Neither does Article 1732 distinguish between a carrier offering its services to the “general public,” i.e., the general community or population, and one who offers services or solicits business only from a narrow segment of the general population.

In the case at bar, private respondent is properly characterized as a common carrier even though he merely “back-hauled” goods for other merchants from Manila to Pangasinan, although such back-hauling was done on a periodic or occasional rather than regular or scheduled manner, and even though private respondent’s principal occupation was not the carriage of goods for others.

There is no dispute that the private respondent charged his customers a fee for hauling their goods; that fee frequently fell below commercial freight rates, which is not relevant here.

Nevertheless, the Supreme Court declared that private respondent Cendana is not liable. As a general rule, the private respondent, as the common carrier, is presumed to have been at fault or to have acted negligently. This presumption, however, may be overthrown by proof of extraordinary diligence on the part of private respondent.

Art. 1745 of the New Civil Code provides:

Any of the following or similar stipulations shall be considered unreasonable, unjust and contrary to public policy:(6) that the common carrier’s liability for acts committed by thieves, or of robbers who do not act with grave or irresistible threat, violence or force, is dispensed with or diminished;15

Under Article 1745 (6) above, a common carrier is held responsible—and will not be allowed to divest or diminish such responsibility—even for acts of strangers like thieves or robbers, except where such thieves or robbers in fact acted “with grave or irresistible threat, violence, or force.”

The Supreme Court believes and so holds that the limits of the duty of extraordinary diligence in the vigilance over the goods carried are reached where the goods are lost as a result of a robbery which is attended by “grave or irresistible threat, violence or force.”

In the current case, armed men stopped the second truck that belonged to the private respondent and carried the petitioner’s cargo. Three (3) of the five (5) holduppers were armed with firearms. The robbers not only took away the truck and its cargo but also kidnapped the driver and his helper, detaining them for several days and later releasing them in another province (Zambales).

In these circumstances, the Supreme Court held that the occurrence of the loss must reasonably be regarded as quite beyond the control of the common carrier and properly regarded as a fortuitous event.

The Supreme Court agrees with the Court of Appeals that private respondent Cendana is not responsible for the value of the lost goods that were not delivered because of something that was completely out of their control.

Conversion of common carrier to private carrier

In the case of Malayan Insurance Co., Inc. v. Philippine First Insurance Co., Inc.,16 the Supreme Court explained that a common carrier may become a private carrier.
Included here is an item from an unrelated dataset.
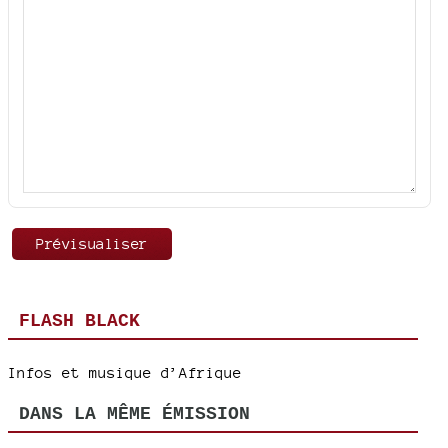
FLASH BLACK
Infos et musique d’Afrique
DANS LA MÊME ÉMISSION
In this case, the petitioner is Malayan Insurance Co., Inc., while the respondents are Philippine First Insurance Co., Inc. and Reputable Forwarder Services, Inc.

The facts are as follows: Wyeth Philippines, Inc. and respondent Reputable Forwarder Services, Inc. had been annually executing a contract of carriage, whereby Reputable undertook to transport and deliver Wyeth’s products to its customers, dealers, or salesmen.
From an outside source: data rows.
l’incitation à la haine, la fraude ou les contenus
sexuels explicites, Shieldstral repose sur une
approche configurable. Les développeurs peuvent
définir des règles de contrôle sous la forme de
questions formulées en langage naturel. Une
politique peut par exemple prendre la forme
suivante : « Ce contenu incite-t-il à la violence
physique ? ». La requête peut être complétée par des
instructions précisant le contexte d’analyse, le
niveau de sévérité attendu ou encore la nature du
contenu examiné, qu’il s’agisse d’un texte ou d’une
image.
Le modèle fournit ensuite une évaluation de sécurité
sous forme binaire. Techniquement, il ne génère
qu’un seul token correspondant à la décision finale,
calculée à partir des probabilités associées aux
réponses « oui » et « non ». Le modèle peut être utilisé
Wyeth procured a marine policy from respondent Philippines First Insurance Co., Inc. to secure its interest in its own products. Philippines First thereby insured Wyeths. Wyeth executed its annual contract of carriage with Reputable.

However, it turned out that the contract was not signed by Wyeth’s representative(s). Nevertheless, it was admittedly signed by Reputable representatives, and the terms thereof faithfully observed by the parties.
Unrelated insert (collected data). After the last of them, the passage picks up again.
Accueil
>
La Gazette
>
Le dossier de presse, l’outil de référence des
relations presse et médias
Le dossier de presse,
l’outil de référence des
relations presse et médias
Under the contract, Reputable undertook to answer for “all risks with respect to the goods and shall be liable to the COMPANY (Wyeth), for the loss, destruction, or damage of the goods/products due to any and all causes x x x.”

The contract also required Reputable to secure an insurance policy on Wyeth’s goods. Thus, Reputable signed a Special Risk Insurance Policy with the petitioner, Malayan Insurance Co., Inc.

Reputable received 1,000 boxes of Promil infant formula from Wyeth during the implementation of the Marine Policy and Special Risk Policy, which Reputable was to deliver to Mercury Drug Corporation.

Unfortunately, about 10 armed men hijacked the truck carrying Wyeth’s products. They threatened to kill the truck driver and two of his helpers should they refuse to turn over the truck and its contents to the said highway robbers. The hijacked truck was recovered two weeks later without its cargo.

Respondent Philippines First pursuant to the Marine Policy, paid Wyeth as indemnity. After becoming a subrogate of Wyeth’s rights as a result of the payment, Philippines First then demanded reimbursement from Reputable.

The latter, however, ignored the demand. Consequently, Philippines First instituted an action for a sum of money against Reputable. In its complaint, Philippines First stated that Reputable is a “private corporation engaged in the business of a common carrier.”

Reputable answered, claiming that it was a private carrier. Additionally, it asserted that because Wyeth’s representative did not sign the contract of carriage, it is not liable for the loss and that the hijacking incident was a result of force majeure.

Subsequently, Reputable impleaded Malayan as third-party defendant in an effort to collect the amount covered in the Special Risk Policy. On the other hand, Malayan argues that Reputable is not a private carrier and should not be subject to the terms of the carriage contract.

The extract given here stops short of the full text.